Let $a, b, c, d \in R^+$ such that $a + b + c + d = 1$. Prove that,
$$\frac{a^3}{b+c}+\frac{b^3}{c+d}+\frac{c^3}{d+a}+\frac{d^3}{a+b} \geq \frac{1}{8}$$
Well from their sum we do get that $\frac{1}{4} \geq \sqrt[4]{abcd}$
$$\Rightarrow \frac{1}{4^8} \geq a^2b^2c^2d^2$$
and applying AM-GM on LHS of the given inequality we get ,
$$\frac{a^3}{b+c}+\frac{b^3}{c+d}+\frac{c^3}{d+a}+\frac{d^3}{a+b} \geq 4 \cdot \sqrt[4]{\frac{a^3b^3c^3d^3}{(a+b)(b+c)(c+d)(d+a)}}$$
and $(a+b)(b+c)(c+d)(d+a) \geq 16 \cdot abcd$ or
$$\frac{a^3b^3c^3d^3}{(a+b)(b+c)(c+d)(d+a)} \leq 16 \cdot a^2b^2c^2d^2 \leq 4^2 \cdot \frac{1}{4^8}= \frac{1}{4^6}$$
$$\Rightarrow \frac{a^3}{b+c}+\frac{b^3}{c+d}+\frac{c^3}{d+a}+\frac{d^3}{a+b} \geq 4 \cdot\frac{1}{8}=\frac{1}{2} > \frac{1}{8} \blacksquare.$$
Is this proof correct ? Did i miss any details? My doubt really stems from the fact that i didnt get $\frac{1}{8}$ directly but $\frac{1}{2}$, which makes my resultant inequality strict instead of being $\geq$ and it makes me wonder whether my proof is right. Thanks.

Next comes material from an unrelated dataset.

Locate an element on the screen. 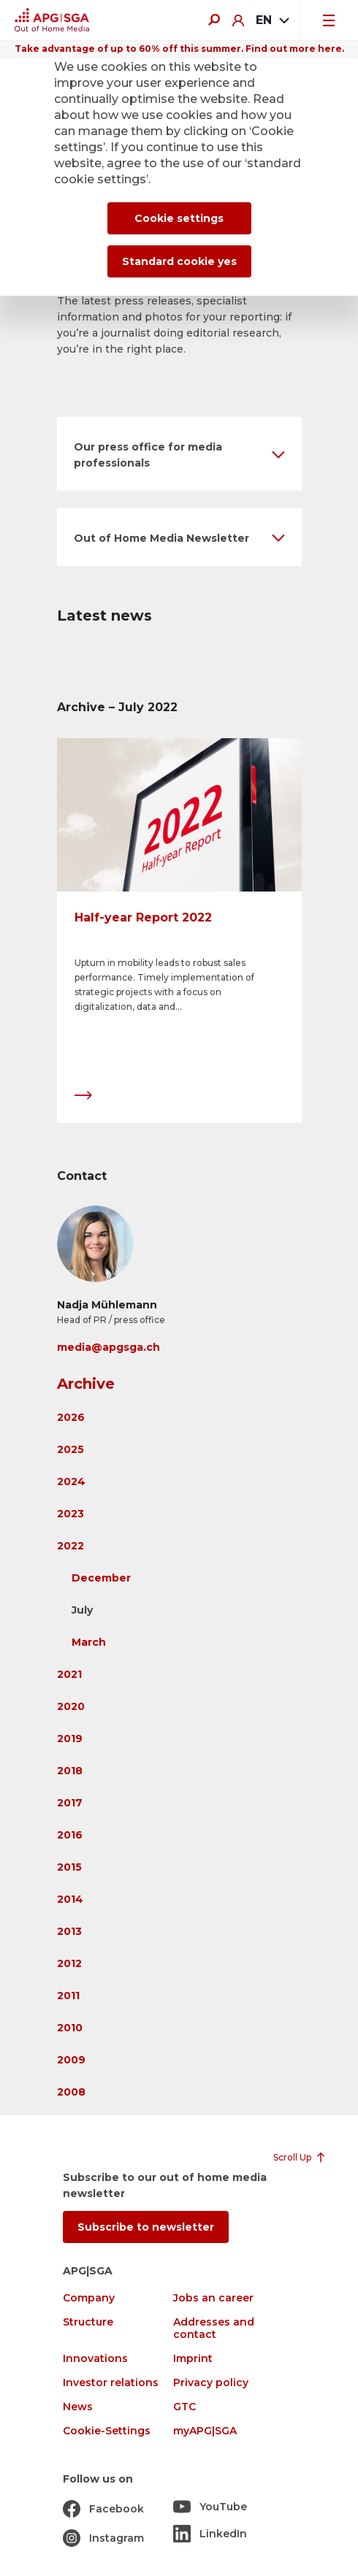 This screenshot has width=358, height=2576. Archive [button] is located at coordinates (86, 1383).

EDIT: Well guys i haven't read Titu's Lemma or Holder's inequality just yet though both of them do seem very powerful. I guess i'll just come to this question later when m done with those topics. Thanks for your help. Also I was just wondering whether it is possible to do it purely using AM-GM or maybe WAM-WGM ? Thanks again.